Dal punto di vista geopolitico, il punto cruciale è stata la decisione presa da Putin ed Erdogan di condividere le politiche anti terrorismo per arrivare a una soluzione della guerra in Siria. Il tema sarà affrontato in un prossimo incontro al quale prenderanno parte i ministri degli Esteri e i dirigenti dei servizi segreti dei due Paesi, che si scambieranno le informazioni. In Siria si sta combattendo in questi giorni la “battaglia finale” dal cui esito dipenderà il destino del Paese e l’assetto futuro dell’intera area mediorientale. Nei giorni scorsi l’America, forse valutando come compromessa la questione siriana (e persa la guerra contro Assad), ha cambiato strategia e attaccato l'Isis in Libia.
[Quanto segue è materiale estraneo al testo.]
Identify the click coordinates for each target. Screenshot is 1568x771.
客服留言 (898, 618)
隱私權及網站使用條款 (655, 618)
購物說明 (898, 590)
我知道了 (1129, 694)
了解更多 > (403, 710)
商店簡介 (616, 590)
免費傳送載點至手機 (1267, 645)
E L’Europa? Rimasta ancora una volta spiazzata, dovrà ora cercare un nuovo rapporto politico sia con la Turchia sia con la Russia. In Germania, unica voce che conta nell’Unione, c’è chi pensa che la distensione fra Mosca e Ankara non influirà sul ruolo della Turchia nella Nato, ma il raffreddamento dei rapporti con l’Europa rischia di compromettere gli storici rapporti fra i due Paesi. Putin e Erdogan stanno dicendo chiaramente che non può essere solo l'Occidente a dettare le regole. Il rischio è che quando si sveglierà dal sonno, l’Unione conterà ancora meno.